**EXERCISE OBJECTIVE:** Find and return every line of the data that contains the word "Pridať".

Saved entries
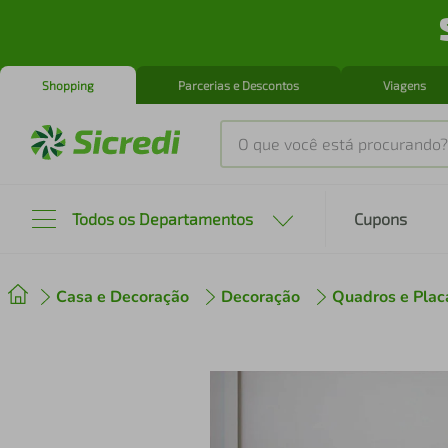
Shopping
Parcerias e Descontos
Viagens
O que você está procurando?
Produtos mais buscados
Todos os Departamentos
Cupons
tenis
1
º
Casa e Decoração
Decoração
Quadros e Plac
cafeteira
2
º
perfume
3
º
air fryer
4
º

* * *

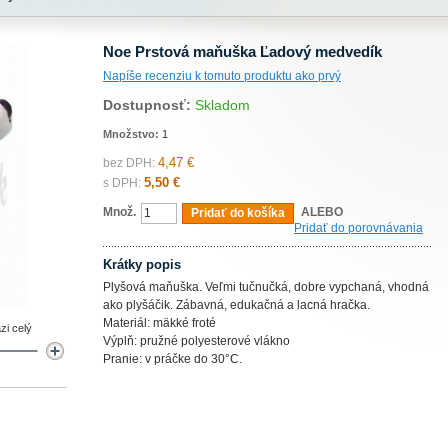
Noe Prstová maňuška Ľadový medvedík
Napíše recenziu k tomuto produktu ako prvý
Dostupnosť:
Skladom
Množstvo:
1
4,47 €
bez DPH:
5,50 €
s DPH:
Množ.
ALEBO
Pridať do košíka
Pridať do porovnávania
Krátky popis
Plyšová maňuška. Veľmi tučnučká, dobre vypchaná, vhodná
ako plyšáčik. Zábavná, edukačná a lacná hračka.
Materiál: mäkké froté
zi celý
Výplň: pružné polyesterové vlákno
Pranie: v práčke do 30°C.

**RESPONSE AREA:**
Pridať do košíka
Pridať do porovnávania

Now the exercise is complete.